Required work:
Your answer should hold exactly the lines from the line containing "Renovatieprojecten. Stylingtips." through the end of the entries that follow.
*** Extracted material ***
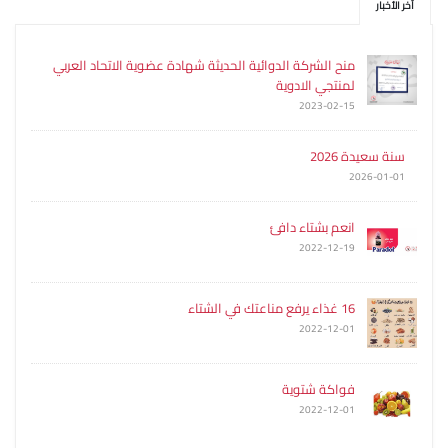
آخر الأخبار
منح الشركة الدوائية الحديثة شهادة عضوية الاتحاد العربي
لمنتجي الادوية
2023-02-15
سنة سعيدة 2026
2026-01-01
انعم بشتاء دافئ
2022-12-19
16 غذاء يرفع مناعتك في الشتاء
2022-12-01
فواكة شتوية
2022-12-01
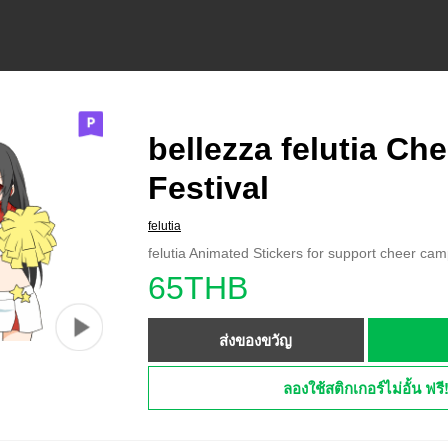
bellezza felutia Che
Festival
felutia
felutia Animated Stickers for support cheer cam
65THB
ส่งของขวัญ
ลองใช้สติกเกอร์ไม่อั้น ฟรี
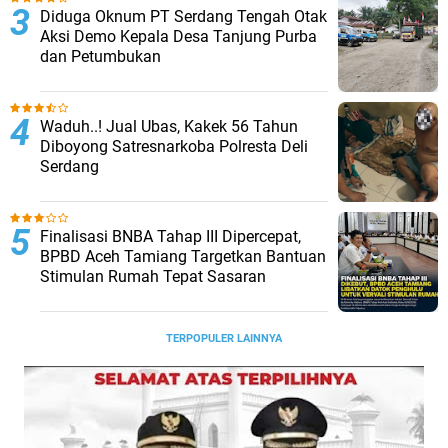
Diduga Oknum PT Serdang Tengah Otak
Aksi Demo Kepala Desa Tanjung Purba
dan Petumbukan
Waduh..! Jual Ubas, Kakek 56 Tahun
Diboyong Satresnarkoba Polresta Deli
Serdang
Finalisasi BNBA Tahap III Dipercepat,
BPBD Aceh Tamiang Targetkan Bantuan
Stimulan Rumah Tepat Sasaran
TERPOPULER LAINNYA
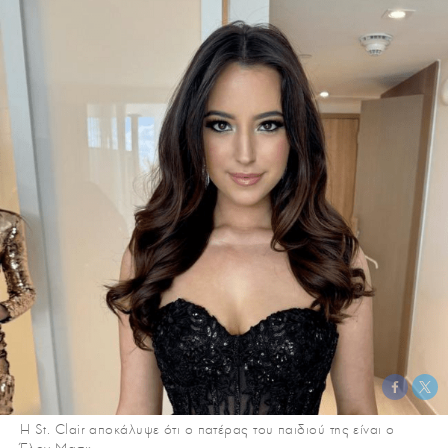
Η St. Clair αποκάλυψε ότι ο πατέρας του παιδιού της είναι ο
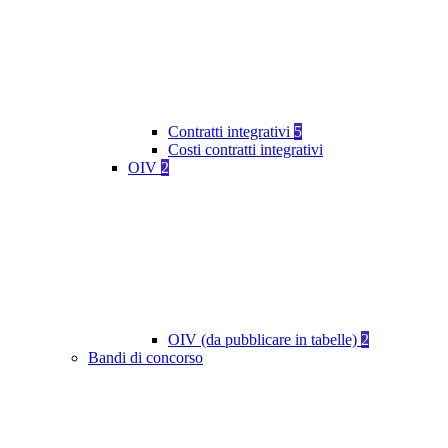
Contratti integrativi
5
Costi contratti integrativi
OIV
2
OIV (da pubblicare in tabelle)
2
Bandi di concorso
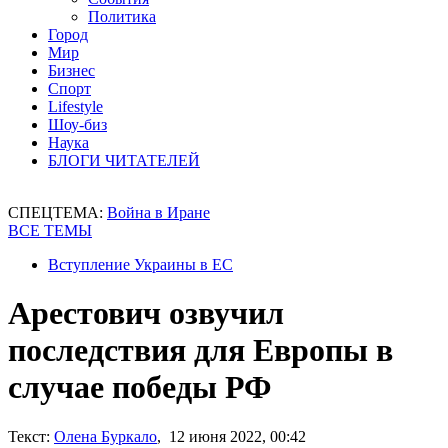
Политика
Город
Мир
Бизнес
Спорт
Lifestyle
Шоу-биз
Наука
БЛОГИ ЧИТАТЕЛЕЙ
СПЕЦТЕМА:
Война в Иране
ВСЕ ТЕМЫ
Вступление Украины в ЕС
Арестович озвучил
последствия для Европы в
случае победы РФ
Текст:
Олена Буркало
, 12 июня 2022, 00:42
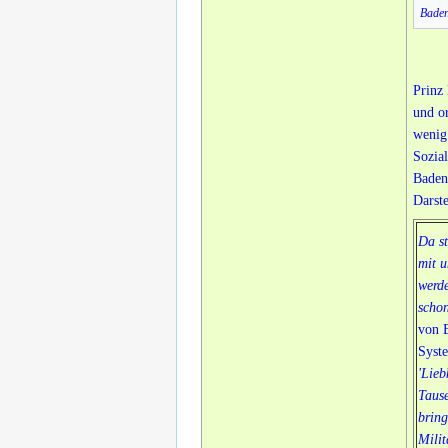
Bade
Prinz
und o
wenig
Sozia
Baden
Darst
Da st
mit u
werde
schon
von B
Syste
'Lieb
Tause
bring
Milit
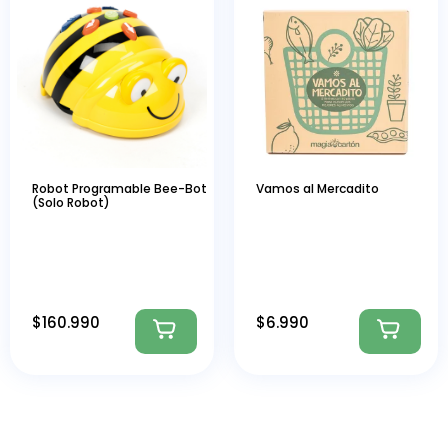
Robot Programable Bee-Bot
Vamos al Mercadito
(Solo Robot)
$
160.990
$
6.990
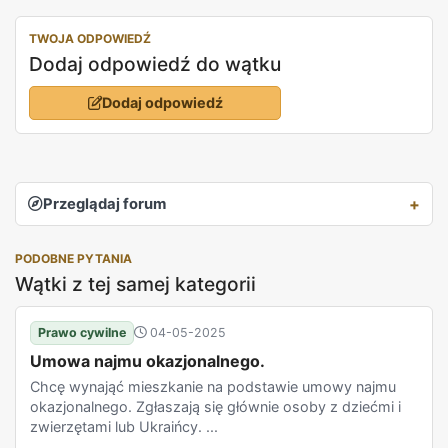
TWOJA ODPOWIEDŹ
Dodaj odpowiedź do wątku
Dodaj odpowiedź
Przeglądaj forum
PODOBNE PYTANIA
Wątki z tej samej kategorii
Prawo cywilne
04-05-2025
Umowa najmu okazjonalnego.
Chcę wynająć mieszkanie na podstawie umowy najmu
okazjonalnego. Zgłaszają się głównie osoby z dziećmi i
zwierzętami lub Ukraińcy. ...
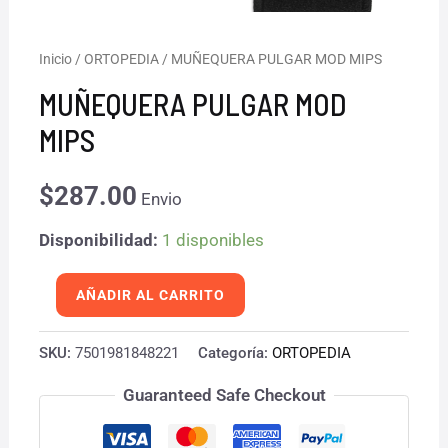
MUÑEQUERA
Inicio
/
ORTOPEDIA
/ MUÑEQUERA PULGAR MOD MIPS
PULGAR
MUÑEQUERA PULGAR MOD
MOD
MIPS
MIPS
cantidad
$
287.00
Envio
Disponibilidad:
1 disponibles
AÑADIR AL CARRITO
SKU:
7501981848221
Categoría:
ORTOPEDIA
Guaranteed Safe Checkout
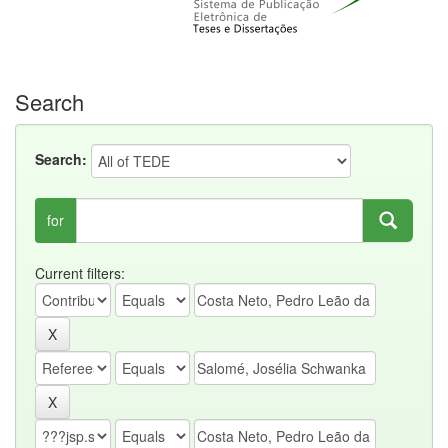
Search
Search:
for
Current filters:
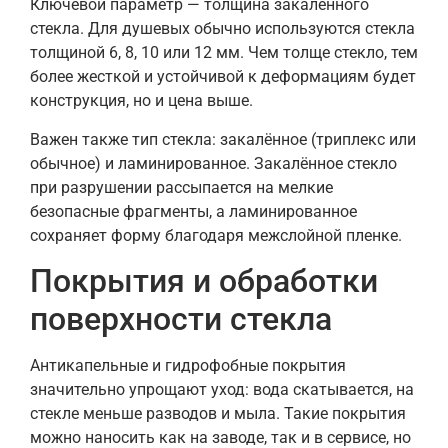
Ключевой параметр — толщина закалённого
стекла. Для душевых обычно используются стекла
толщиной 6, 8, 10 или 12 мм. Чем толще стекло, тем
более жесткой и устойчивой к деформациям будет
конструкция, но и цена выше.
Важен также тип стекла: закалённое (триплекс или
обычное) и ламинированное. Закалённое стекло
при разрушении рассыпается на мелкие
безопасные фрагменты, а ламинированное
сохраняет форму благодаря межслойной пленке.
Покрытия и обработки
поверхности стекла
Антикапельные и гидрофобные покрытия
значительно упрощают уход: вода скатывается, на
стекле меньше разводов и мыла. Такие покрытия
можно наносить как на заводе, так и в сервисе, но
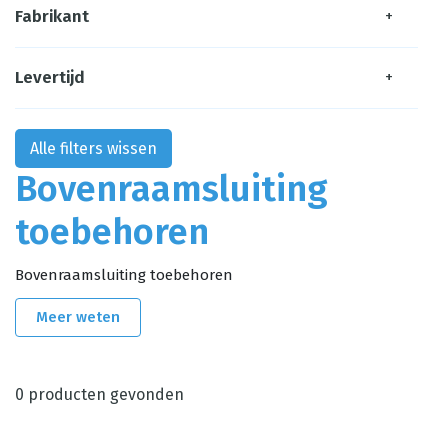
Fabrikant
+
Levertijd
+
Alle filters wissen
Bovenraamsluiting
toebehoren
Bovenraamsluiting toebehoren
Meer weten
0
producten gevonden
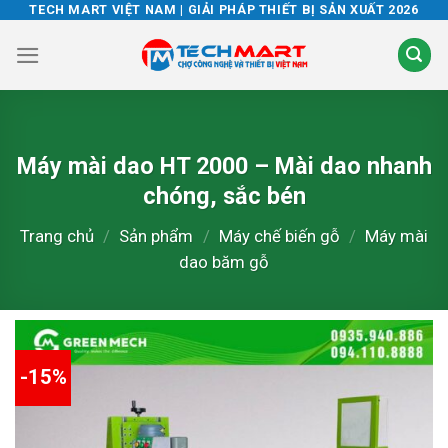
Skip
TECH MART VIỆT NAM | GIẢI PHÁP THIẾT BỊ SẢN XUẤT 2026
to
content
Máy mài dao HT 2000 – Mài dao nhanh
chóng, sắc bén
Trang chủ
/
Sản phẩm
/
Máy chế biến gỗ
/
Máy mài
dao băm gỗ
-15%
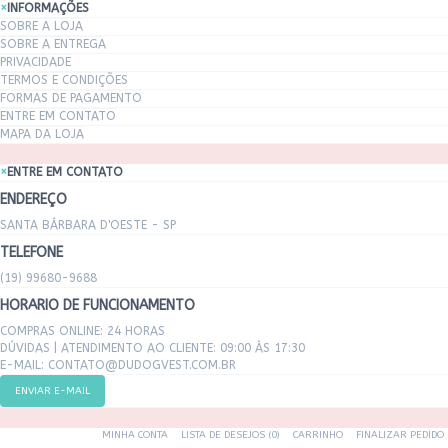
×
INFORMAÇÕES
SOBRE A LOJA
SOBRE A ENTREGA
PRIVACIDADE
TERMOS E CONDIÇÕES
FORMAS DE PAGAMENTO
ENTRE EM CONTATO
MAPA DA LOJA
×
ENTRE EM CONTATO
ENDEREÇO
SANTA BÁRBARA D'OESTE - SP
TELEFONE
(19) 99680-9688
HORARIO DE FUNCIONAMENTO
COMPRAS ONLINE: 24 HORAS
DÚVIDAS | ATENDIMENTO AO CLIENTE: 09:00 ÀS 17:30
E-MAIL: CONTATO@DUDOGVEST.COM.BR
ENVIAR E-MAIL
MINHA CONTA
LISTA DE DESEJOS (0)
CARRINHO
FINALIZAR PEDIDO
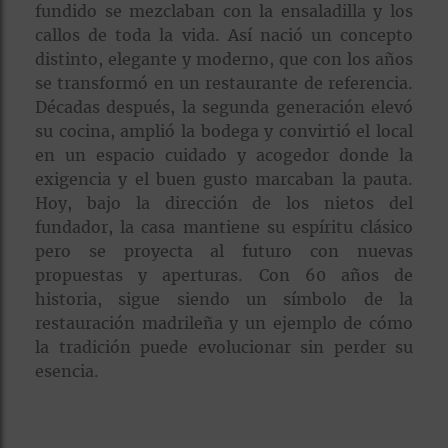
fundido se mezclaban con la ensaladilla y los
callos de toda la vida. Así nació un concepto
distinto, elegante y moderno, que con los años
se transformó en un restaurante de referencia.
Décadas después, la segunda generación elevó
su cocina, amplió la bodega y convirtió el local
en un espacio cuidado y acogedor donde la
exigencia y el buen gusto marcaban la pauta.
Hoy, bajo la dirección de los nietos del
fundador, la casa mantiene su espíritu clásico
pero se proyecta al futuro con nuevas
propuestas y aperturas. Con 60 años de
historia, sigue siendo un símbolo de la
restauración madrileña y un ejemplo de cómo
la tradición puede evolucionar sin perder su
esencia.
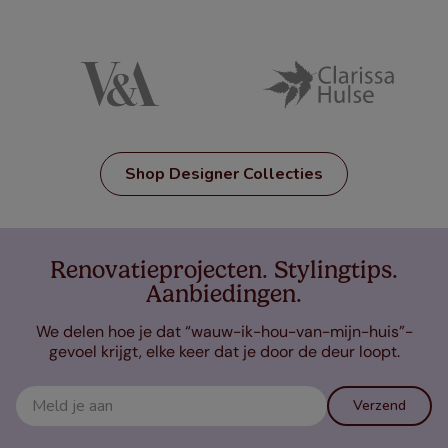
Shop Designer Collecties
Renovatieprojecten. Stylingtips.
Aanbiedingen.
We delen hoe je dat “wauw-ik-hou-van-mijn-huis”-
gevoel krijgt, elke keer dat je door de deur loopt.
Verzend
***
Solution to the problem:
Renovatieprojecten. Stylingtips.
Aanbiedingen.
We delen hoe je dat “wauw-ik-hou-van-mijn-huis”-
gevoel krijgt, elke keer dat je door de deur loopt.
Verzend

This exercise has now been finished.